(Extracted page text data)
------------

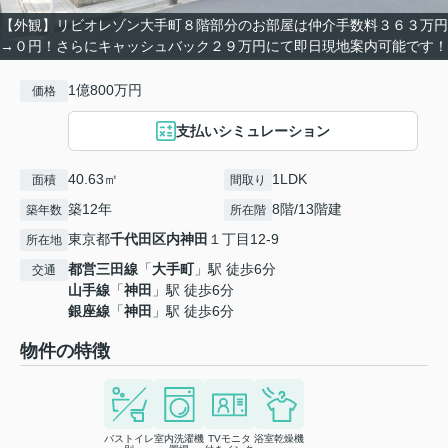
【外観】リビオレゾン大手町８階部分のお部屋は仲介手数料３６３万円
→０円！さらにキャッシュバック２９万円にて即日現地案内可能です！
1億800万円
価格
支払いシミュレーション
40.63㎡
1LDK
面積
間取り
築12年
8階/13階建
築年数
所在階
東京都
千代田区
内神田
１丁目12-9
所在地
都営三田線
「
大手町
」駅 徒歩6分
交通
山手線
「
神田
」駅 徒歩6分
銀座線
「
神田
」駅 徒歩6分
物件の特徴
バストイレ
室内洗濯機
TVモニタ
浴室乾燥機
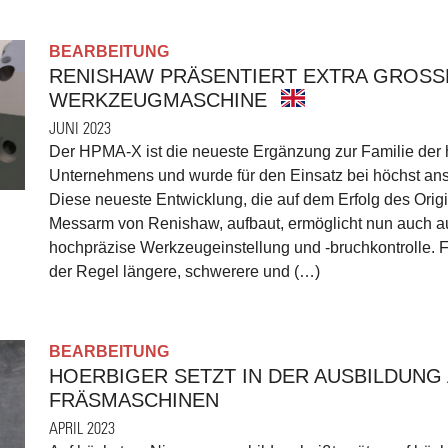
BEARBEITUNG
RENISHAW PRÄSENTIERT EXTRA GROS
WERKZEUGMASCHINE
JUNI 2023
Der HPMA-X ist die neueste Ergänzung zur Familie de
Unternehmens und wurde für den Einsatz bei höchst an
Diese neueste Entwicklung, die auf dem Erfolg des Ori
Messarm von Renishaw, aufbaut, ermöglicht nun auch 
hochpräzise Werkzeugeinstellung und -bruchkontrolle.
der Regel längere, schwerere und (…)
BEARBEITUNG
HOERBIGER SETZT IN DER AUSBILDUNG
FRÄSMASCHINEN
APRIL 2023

------------

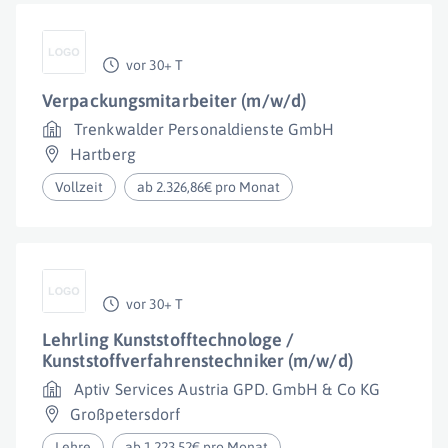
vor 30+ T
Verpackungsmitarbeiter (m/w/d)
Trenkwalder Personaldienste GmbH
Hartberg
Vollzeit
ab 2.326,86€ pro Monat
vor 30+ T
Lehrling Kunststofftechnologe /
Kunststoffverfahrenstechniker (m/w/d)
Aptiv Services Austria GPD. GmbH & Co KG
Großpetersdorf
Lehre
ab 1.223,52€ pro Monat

------------

Your task
If a line of the data holds the string "Monat", list it.

Result of the task
ab 2.326,86€ pro Monat
ab 1.223,52€ pro Monat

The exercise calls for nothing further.